Perhaps the greatest buzz surrounds a technique called adoptive cell therapy. This involves removing immune cells from the patient’s body and re-engineering them into chimeric antigen receptor T-cells able to hunt and destroy tumours. Novartis is at the forefront with its CART-19 leukaemia treatment but others are crowding in.

Investment targets immune system

A range of different approaches falls under the umbrella of immuno-oncology. The common factor is that they all involve enhancing the ability of the immune system to identify and destroy cancer cells.

Scientists often describe these techniques as applying an accelerator to the immune system, or removing the brakes that normally hold it back. Of the various types of immunotherapy, two are causing the greatest excitement.
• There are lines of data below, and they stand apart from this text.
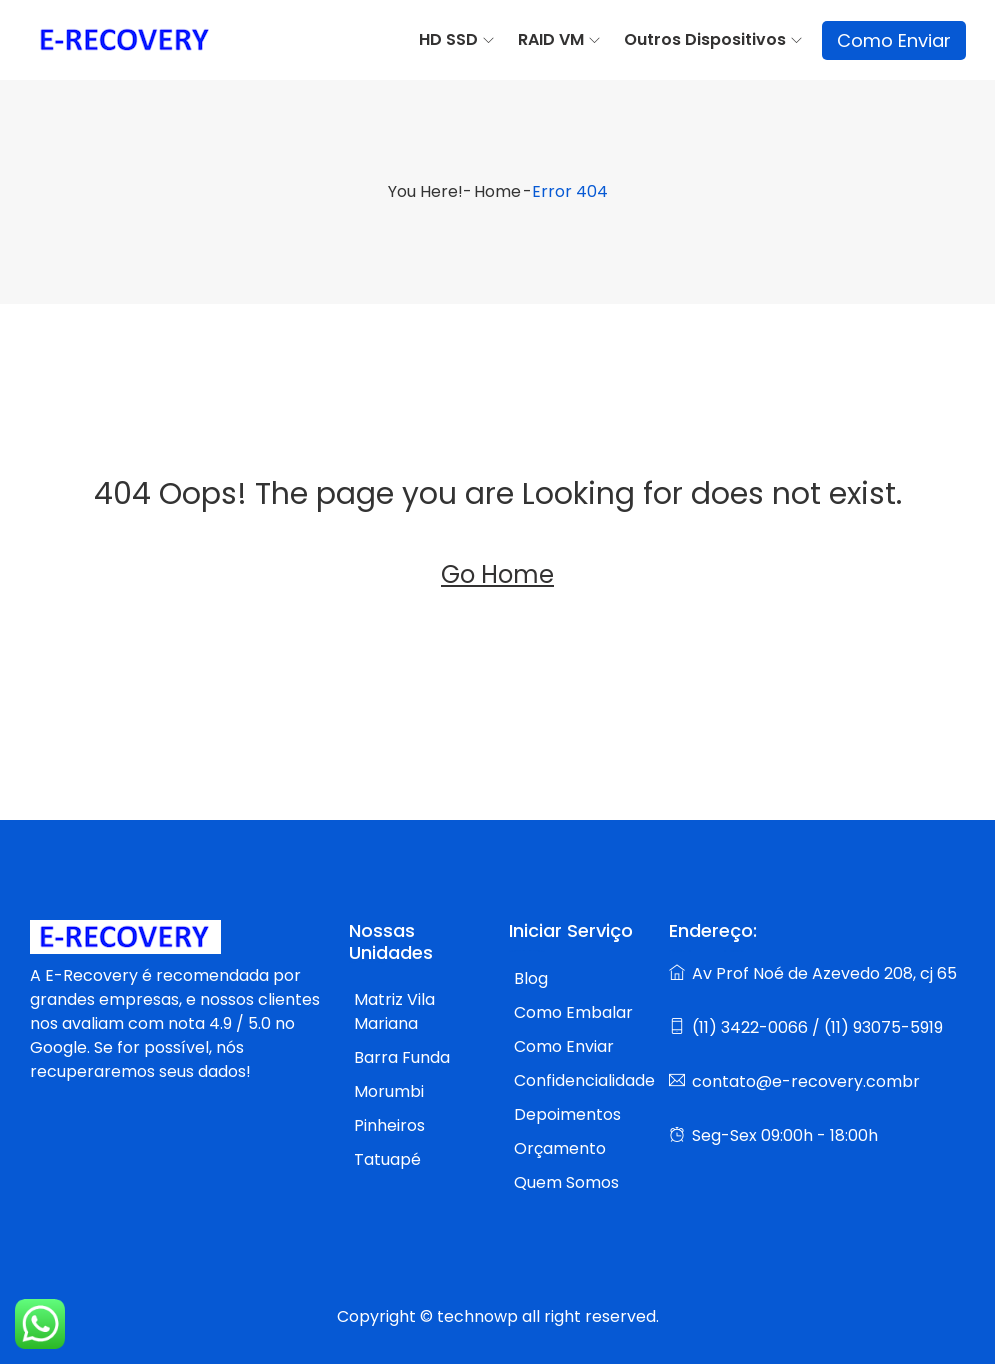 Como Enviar (894, 40)
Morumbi (389, 1091)
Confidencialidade (584, 1080)
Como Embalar (573, 1012)
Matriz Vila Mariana (394, 1011)
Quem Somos (566, 1182)
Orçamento (560, 1148)
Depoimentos (567, 1114)
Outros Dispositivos (705, 39)
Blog (531, 978)
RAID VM (551, 39)
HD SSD (448, 39)
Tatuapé (387, 1159)
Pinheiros (389, 1125)
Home (497, 191)
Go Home (497, 574)
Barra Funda (402, 1057) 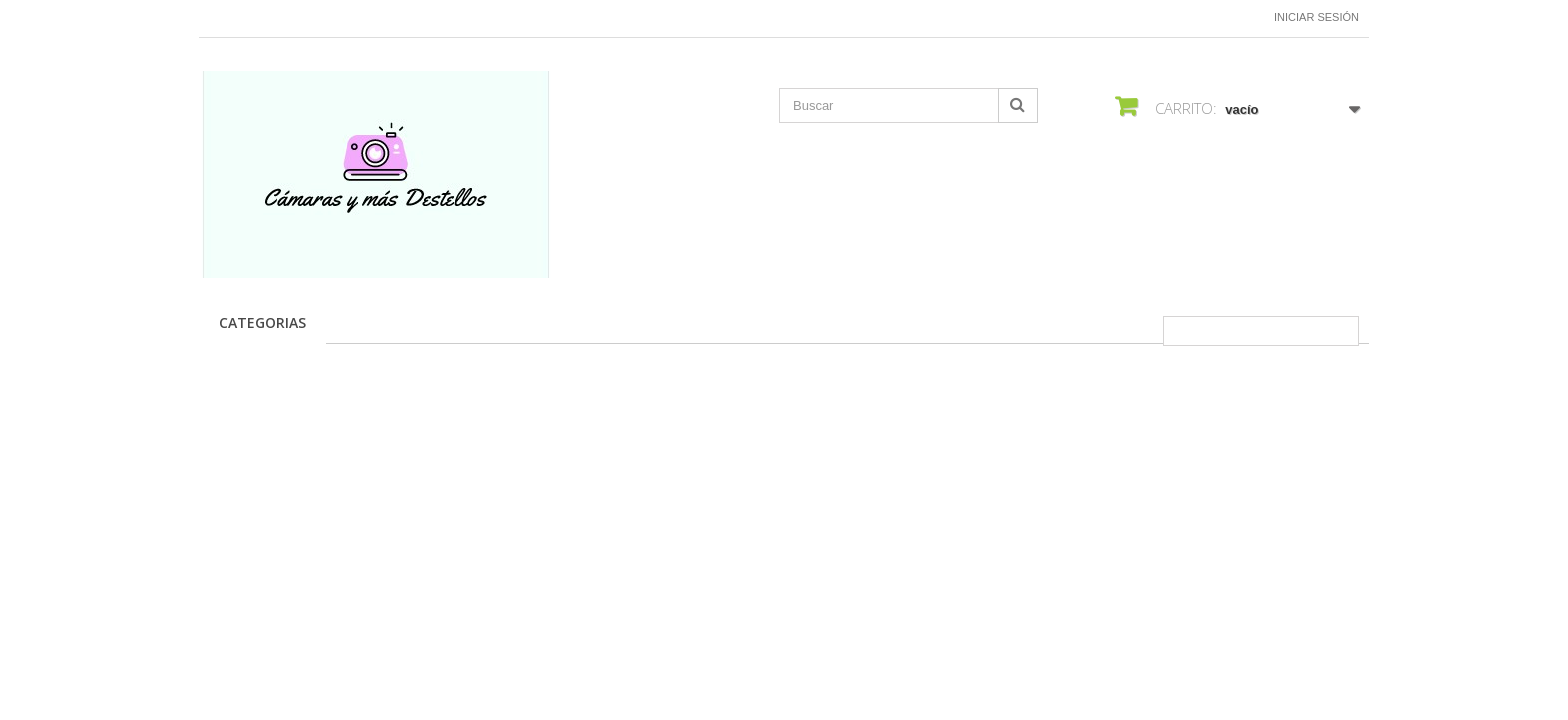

The first aims to disable the “immune checkpoints” that deter disease-fighting T cells from attacking tumours. These checkpoints are designed to prevent the immune system killing healthy cells. But they are exploited by cancer to avoid detection.

The second area attracting heavy investment is adoptive cell therapy. This involves removing T cells from the patient’s body and modifying them in a laboratory with chimeric antigen receptors.

Once reinfused in the blood, these genetically engineered CAR-T cells proliferate into a cancer-hunting army that targets proteins on the surface of tumour cells.

This technique has produced impressive results against leukaemia and other blood cancers in early trials of drugs from Novartis, Juno and Kite. But their potential in solid tumours remains unproven and the great potency of the therapies also brings safety risks.